An average inclination angle θa prescribed in the present invention is calculated according to ISO4287-1984. The shape of the roughened surface is measured at driving speed of 0.03 mm per second by using a surface roughness gauge with stylus probe (trade name: surfcom 570A, a product by Tokyo Seimitsu Co., Ltd.). The inclination line is compensated by subtracting the measured average line, the average inclination angle θa is calculated by the following formulas (1) and (2).
Δa=(1/L)∫₀ ^L f|(d/dx)f(x)|dx (1)
θa=tan⁻¹Δa (2)
As the above-mentioned transparent resin fine particle, it is possible to use an organic transparent resin fine particle which is consisted of acrylic resin, polystyrene resin, styrene acrylic copolymer, polyethylene resin, epoxy resin, silicone resin, polyvinylidene fluoride, or polyethylene fluoride, etc. A refractive index of the transparent resin fine particle is preferably in a range of 1.40 to 1.75. When the refractive index is less than 1.40 or more than 1.75, a difference of refractive indexes between the transparent resin fine particle and the transparent substrate or the resin layer is too big, so that the total light transmittance decreases. A particle size of the transparent resin fine particle is preferably in a range of 0.3 μm to 10 μm, more preferably 1 μm to 5 μm. When the particle size is 0.3 μm or less, it is not desired because anti-glare effect is lower. When the particle size is 10 μm or more, it is not desired because glare is generated and a rugged level on the surface is too big and the surface of the resin layer becomes whity.

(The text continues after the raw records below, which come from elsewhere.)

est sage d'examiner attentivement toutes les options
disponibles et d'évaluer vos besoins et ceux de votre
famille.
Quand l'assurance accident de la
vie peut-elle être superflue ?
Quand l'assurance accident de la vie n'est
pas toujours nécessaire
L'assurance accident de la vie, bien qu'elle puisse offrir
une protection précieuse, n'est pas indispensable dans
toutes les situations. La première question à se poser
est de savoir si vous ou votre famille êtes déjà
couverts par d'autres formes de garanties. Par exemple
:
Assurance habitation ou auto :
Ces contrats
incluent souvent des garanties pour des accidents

A transmitted image clarity of the optical film in the present invention is a value measured by using an optical comb having width of 0.5 mm according to JIS K7105. Specifically, transmission light passing through a sample or reflection light reflected by a sample is measured via a moving optical comb by using a transmitted image clarity measurement apparatus, and the transmitted image clarity is calculated.
In the present invention, the transmitted image clarity using an optical comb having width of 0.5 mm should be in a range of 5% to 35%, preferably 20% to 35%. When the transmitted image clarity is less than 5%, image contrast and color reproducibility is insufficient. When the transmitted image clarity is more than 35%, anti-glare effect is insufficient, so that the optical film is unsuitable for using on the display surface.

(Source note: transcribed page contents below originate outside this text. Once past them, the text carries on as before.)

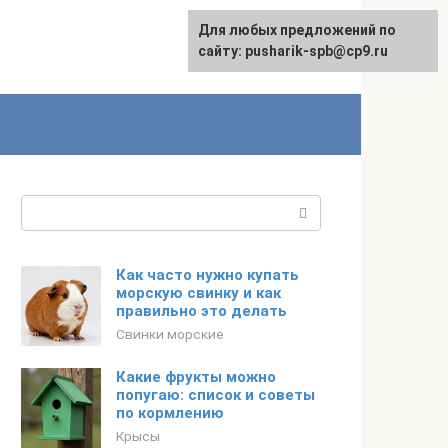
Для любых предложений по
сайту: pusharik-spb@cp9.ru
Поиск:
Как часто нужно купать
морскую свинку и как
правильно это делать
Свинки морские
Какие фрукты можно
попугаю: список и советы
по кормлению
Крысы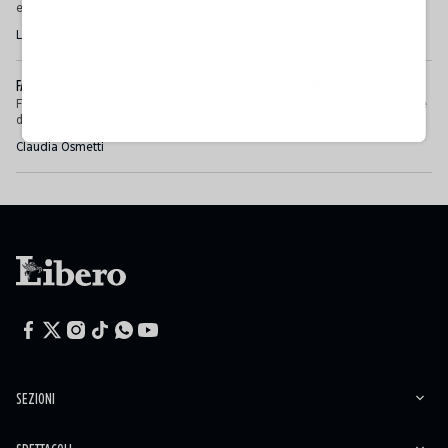
ex fidanzato Alessio Tucci, 18 anni, che nascose...
Lucia Esposito
FAMIGLIA NEL BOSCO, LO SCHIAFFO DI FERRAGOSTO: FIGLI SEPARATI DAI GENITORI
Fate presto, fate in fretta. Sono già passati 259 giorni da quel 20 novembre
del 2025 che ha scombussolato l&rsqu...
Claudia Osmetti
SEZIONI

A haze value of the optical film in the present invention, the value which is measured according to JIS K7136, is in a range of 40% to 60%. When the transmitted image clarity and the average inclination angle is in a range prescribed in the present invention, and when the haze value is less than 40%, neither anti-glare effect nor anti-glittering effect are obtained enough. When the haze value is more than 60%, image contrast is lower, and display quality is lower, so that the optical film is unsuitable for using on the display surface.
The above-mentioned average inclination angle, the transmitted image clarity, and the haze value can be controlled in the desired range by adjusting an addition amount of filler, scattering condition of filler, and thickness of the resin layer. Specifically, when the addition amount of filler increases, the filling amount of filler per unit volume increases, and the rugged structure is easily formed on the surface of the resin layer by filler. Therefore, the average inclination angle enlarges, the transmitted image clarity is lower, and the haze value rises. When filler is scattered in a condition in which a part of filler in the resin layer condenses, the rugged structure is easily formed on the surface of the resin layer by compact clusters of filler. Therefore, the average inclination angle enlarges, the transmitted image clarity is lower, and the haze value rises. When thickness of the resin layer is thinner, the rugged structure is easily formed on the surface of the resin layer by filler. As a result, the average inclination angle enlarges, and the transmitted image clarity is lower.
An average peak-to-valley distance (Sm) of the optical film in the present invention is a value measured according to JIS B0601. Specifically, only a standard length is specified from a roughness curve in the direction of the average line. In this specified part, the sum of length of the average line between one peak and one valley adjacent to the peak (hereinafter, it is said “peak-to-valley distance”) is calculated. Sm is an arithmetic mean value of these many peak-to-valley distances, and is expressed by millimeter (mm).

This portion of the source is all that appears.